Well after my last maple pyramid attempt popped a huge splinter I went to the lumber yard and picked up an immaculately grained hickory board and here is where I'm at:
specs:
- 66" Tip to tip
- 2 1/2" fades straight taper to 1/2" tips
- 7/16" thickness till last 6" of tips where it thickens up a bit
Front
(http://i777.photobucket.com/albums/yy54/91mr2_album/hickory%20pyramid/photo1.jpg) (http://s777.photobucket.com/user/91mr2_album/media/hickory%20pyramid/photo1.jpg.html)
Side
(http://i777.photobucket.com/albums/yy54/91mr2_album/hickory%20pyramid/photo2.jpg) (http://s777.photobucket.com/user/91mr2_album/media/hickory%20pyramid/photo2.jpg.html)
40@16
(http://i777.photobucket.com/albums/yy54/91mr2_album/hickory%20pyramid/photo.jpg) (http://s777.photobucket.com/user/91mr2_album/media/hickory%20pyramid/photo.jpg.html)

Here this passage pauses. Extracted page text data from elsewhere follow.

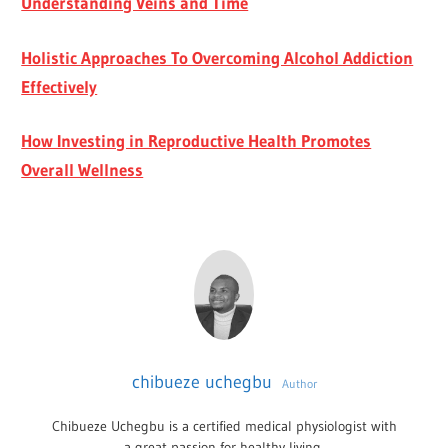
Understanding Veins and Time
Holistic Approaches To Overcoming Alcohol Addiction
Effectively
How Investing in Reproductive Health Promotes
Overall Wellness
chibueze uchegbu
Author
Chibueze Uchegbu is a certified medical physiologist with
a great passion for healthy living.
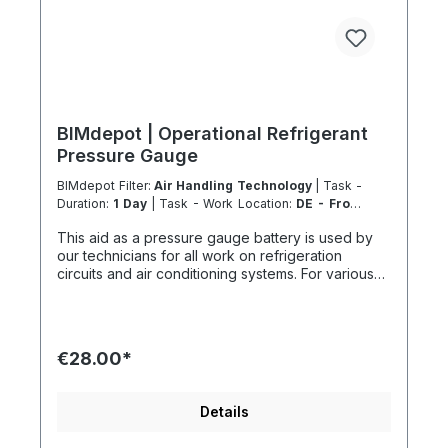
BIMdepot | Operational Refrigerant
Pressure Gauge
BIMdepot Filter:
Air Handling Technology
| Task -
Duration:
1 Day
| Task - Work Location:
DE - From
Essen
This aid as a pressure gauge battery is used by
our technicians for all work on refrigeration
circuits and air conditioning systems. For various
tasks, we also recommend the following
equipment: Nitrogen nitrogen gas bottle for
pressure tests Refrigerant scale for collection or
disposal Vacuum pump before recommissioning In
€28.00*
addition to fresh refrigerant, there is much more...
If the item is listed in your sales channel as a
rental, it must typically be shipped together with
Details
the Coolenvi service vehicle. Please note that
these rented items cannot be shipped via air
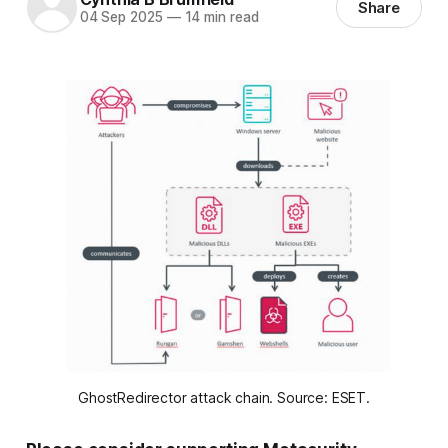
Share
04 Sep 2025
—
14 min read
GhostRedirector attack chain. Source: ESET.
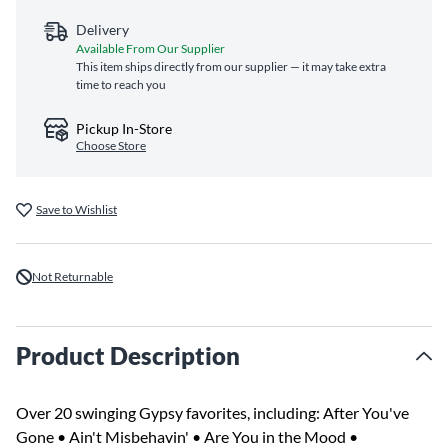
Delivery
Available From Our Supplier
This item ships directly from our supplier — it may take extra
time to reach you
Pickup In-Store
Choose Store
Save to Wishlist
Not Returnable
Product Description
Over 20 swinging Gypsy favorites, including: After You've
Gone • Ain't Misbehavin' • Are You in the Mood •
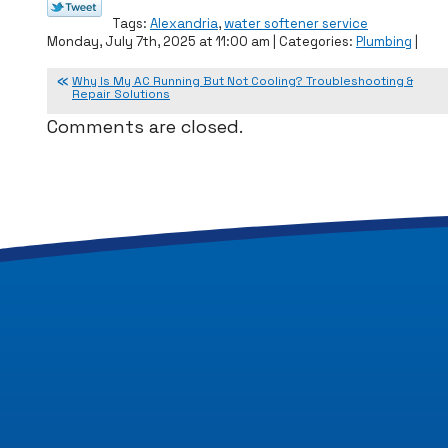
Tags:
Alexandria
,
water softener service
Monday, July 7th, 2025 at 11:00 am | Categories:
Plumbing
|
Why Is My AC Running But Not Cooling? Troubleshooting &
Repair Solutions
Comments are closed.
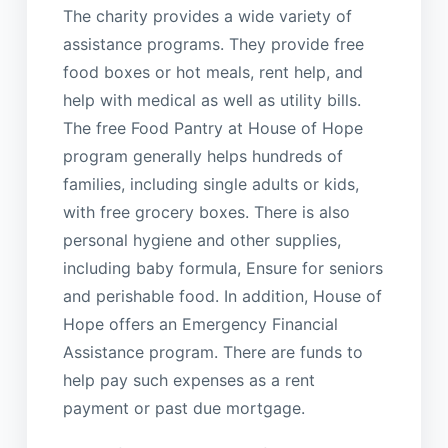
The charity provides a wide variety of
assistance programs. They provide free
food boxes or hot meals, rent help, and
help with medical as well as utility bills.
The free Food Pantry at House of Hope
program generally helps hundreds of
families, including single adults or kids,
with free grocery boxes. There is also
personal hygiene and other supplies,
including baby formula, Ensure for seniors
and perishable food. In addition, House of
Hope offers an Emergency Financial
Assistance program. There are funds to
help pay such expenses as a rent
payment or past due mortgage.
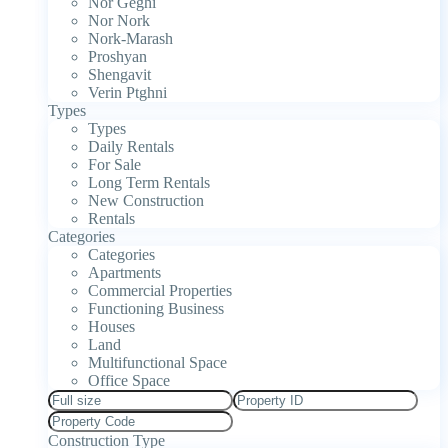
Nor Geghi
Nor Nork
Nork-Marash
Proshyan
Shengavit
Verin Ptghni
Types
Types
Daily Rentals
For Sale
Long Term Rentals
New Construction
Rentals
Categories
Categories
Apartments
Commercial Properties
Functioning Business
Houses
Land
Multifunctional Space
Office Space
Construction Type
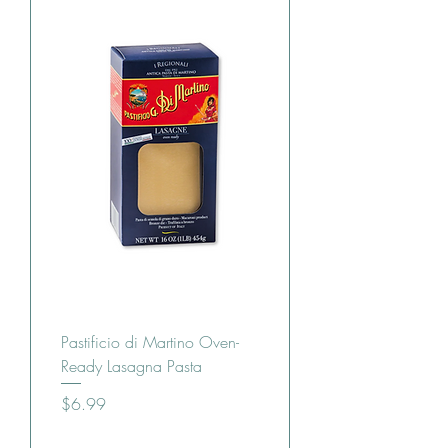
Pastificio di Martino Oven-
Ready Lasagna Pasta
Price
$6.99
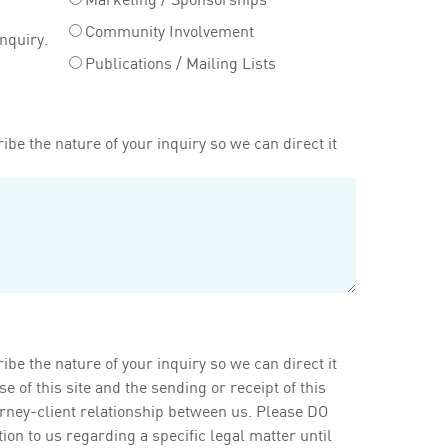
Community Involvement
inquiry.
Publications / Mailing Lists
ibe the nature of your inquiry so we can direct it
ibe the nature of your inquiry so we can direct it
of this site and the sending or receipt of this
orney-client relationship between us. Please DO
on to us regarding a specific legal matter until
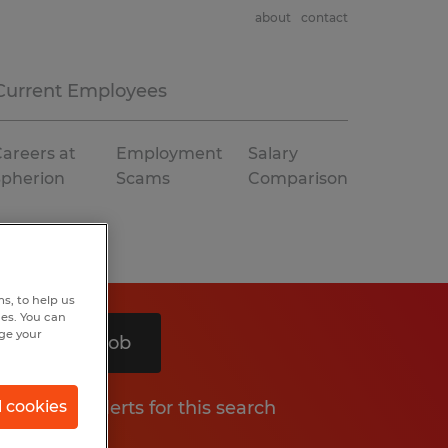
about
contact
Current Employees
areers at
Employment
Salary
Spherion
Scams
Comparison
s, to help us
hes. You can
nge your
Search 1 job
Get job alerts for this search
l cookies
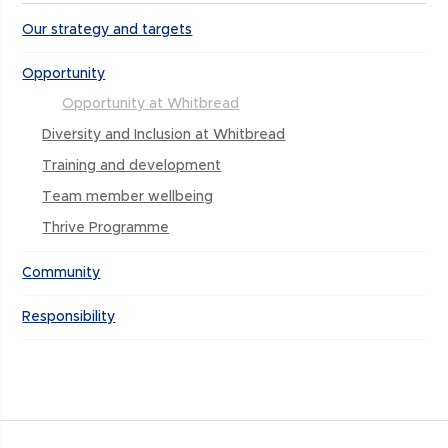
Our strategy and targets
Opportunity
Opportunity at Whitbread
Diversity and Inclusion at Whitbread
Training and development
Team member wellbeing
Thrive Programme
Community
Responsibility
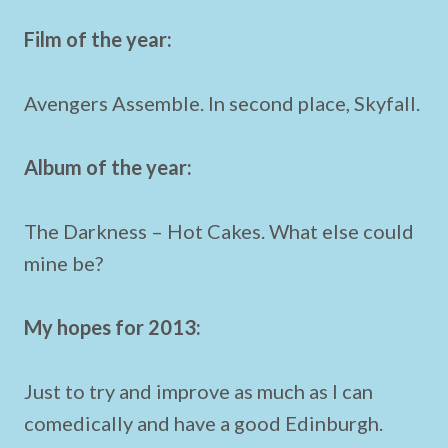
Film of the year:
Avengers Assemble. In second place, Skyfall.
Album of the year:
The Darkness – Hot Cakes. What else could
mine be?
My hopes for 2013:
Just to try and improve as much as I can
comedically and have a good Edinburgh.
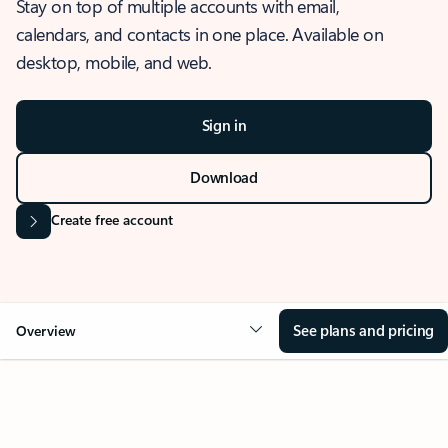
Stay on top of multiple accounts with email,
calendars, and contacts in one place. Available on
desktop, mobile, and web.
Sign in
Download
Create free account
See plans and pricing
Overview
OVERVIEW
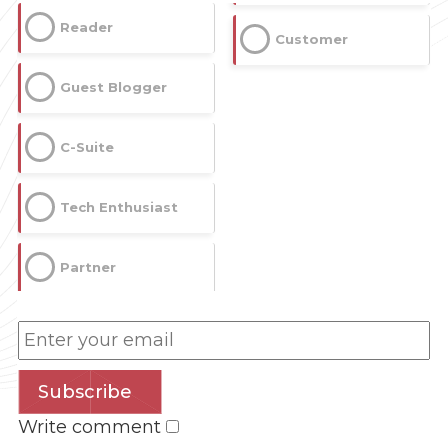
Reader
Customer
Guest Blogger
C-Suite
Tech Enthusiast
Partner
Subscribe
Write comment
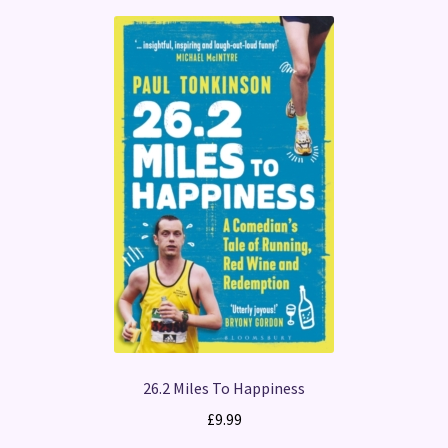
26.2 Miles To Happiness
£
9.99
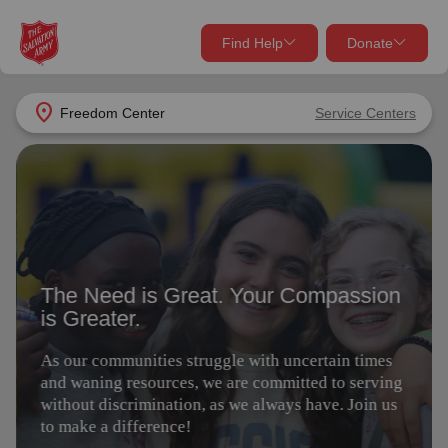
Find Help
Donate
close
close
Find Help Near You
location_on
Freedom Center
Service Centers
Give Now
The Need is Great. Your Compassion
Your donation helps spread joy by providing meals,
is Greater.
shelter, and support for your local neighbors in need.
What services are you looking for?
As our communities struggle with uncertain times
Services
Donate Once
and waning resources, we are committed to serving
without discrimination, as we always have. Join us
to make a difference!
location_on
Donate Monthly
my_location
Use My Location
Give Today
Volunteer
Donate Goods
Find Help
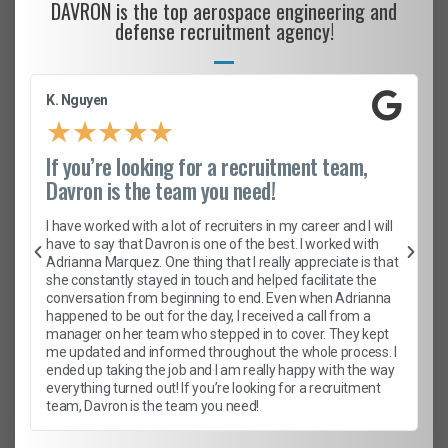
DAVRON is the top aerospace engineering and
defense recruitment agency!
K. Nguyen
★
★
★
★
★
If you’re looking for a recruitment team,
Davron is the team you need!
I have worked with a lot of recruiters in my career and I will
have to say that Davron is one of the best. I worked with
Adrianna Marquez. One thing that I really appreciate is that
she constantly stayed in touch and helped facilitate the
conversation from beginning to end. Even when Adrianna
happened to be out for the day, I received a call from a
manager on her team who stepped in to cover. They kept
me updated and informed throughout the whole process. I
ended up taking the job and I am really happy with the way
everything turned out! If you’re looking for a recruitment
team, Davron is the team you need!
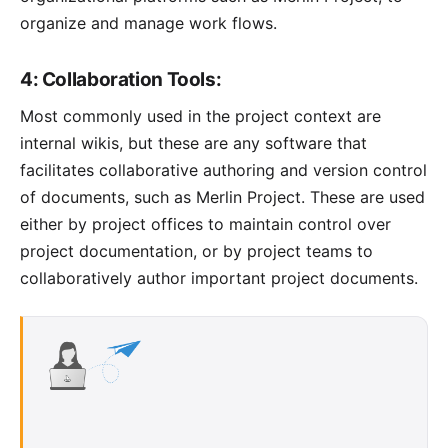
organize and manage work flows.
4: Collaboration Tools:
Most commonly used in the project context are
internal wikis, but these are any software that
facilitates collaborative authoring and version control
of documents, such as
Merlin Project
. These are used
either by project offices to maintain control over
project documentation, or by project teams to
collaboratively author important project documents.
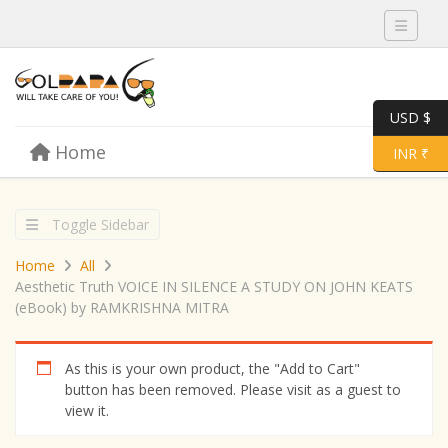
Toggle 
USD $
Skip to content
Home
Menu
Toggle 
INR ₹
Toggle Sidebar
Home
All
Aesthetic Truth VOICE IN SILENCE A STUDY ON JOHN KEATS
(eBook) by RAMKRISHNA MITRA
As this is your own product, the "Add to Cart"
button has been removed. Please visit as a guest to
view it.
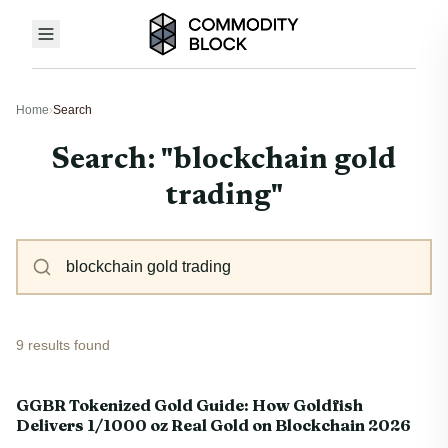
Home
›
Search
Search: "blockchain gold
trading"
9 results found
GGBR Tokenized Gold Guide: How Goldfish
Delivers 1/1000 oz Real Gold on Blockchain 2026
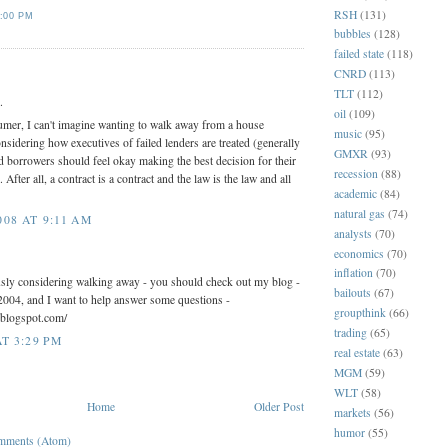
RSH
(131)
:00 PM
bubbles
(128)
failed state
(118)
:
CNRD
(113)
TLT
(112)
.
oil
(109)
umer, I can't imagine wanting to walk away from a house
music
(95)
sidering how executives of failed lenders are treated (generally
GMXR
(93)
led borrowers should feel okay making the best decision for their
recession
(88)
After all, a contract is a contract and the law is the law and all
academic
(84)
natural gas
(74)
08 AT 9:11 AM
analysts
(70)
economics
(70)
inflation
(70)
usly considering walking away - you should check out my blog -
bailouts
(67)
2004, and I want to help answer some questions -
groupthink
(66)
.blogspot.com/
trading
(65)
AT 3:29 PM
real estate
(63)
MGM
(59)
WLT
(58)
Home
Older Post
markets
(56)
humor
(55)
mments (Atom)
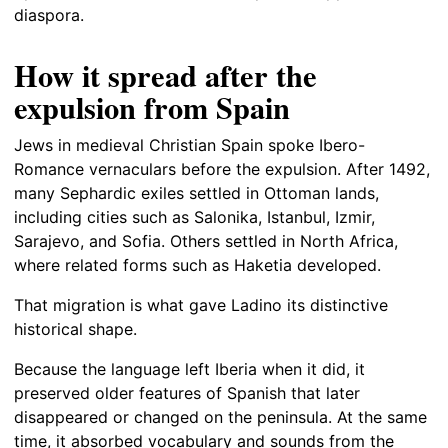
diaspora.
How it spread after the
expulsion from Spain
Jews in medieval Christian Spain spoke Ibero-
Romance vernaculars before the expulsion. After 1492,
many Sephardic exiles settled in Ottoman lands,
including cities such as Salonika, Istanbul, Izmir,
Sarajevo, and Sofia. Others settled in North Africa,
where related forms such as Haketia developed.
That migration is what gave Ladino its distinctive
historical shape.
Because the language left Iberia when it did, it
preserved older features of Spanish that later
disappeared or changed on the peninsula. At the same
time, it absorbed vocabulary and sounds from the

Due to all of my previous bows not bending enough at the fades I really focused on that area from the start, and so far I am pleased with the bend. Here is where it gets iffy.
First brace...kind of. The brace was just enough that the string was maybe a 1/2" off the riser. String is a solid 1/4" off center. I did search the forum some and found that several people found off center string when they came up to much fuller braces and it was a strength difference between the limbs. I'm not sure I'm even braced enough to bring out a limb strength difference. Is this a situation I will have to apply heat to and just bend the limb a 1/2"?
(http://i777.photobucket.com/albums/yy54/91mr2_album/hickory%20pyramid/photo3.jpg) (http://s777.photobucket.com/user/91mr2_album/media/hickory%20pyramid/photo3.jpg.html)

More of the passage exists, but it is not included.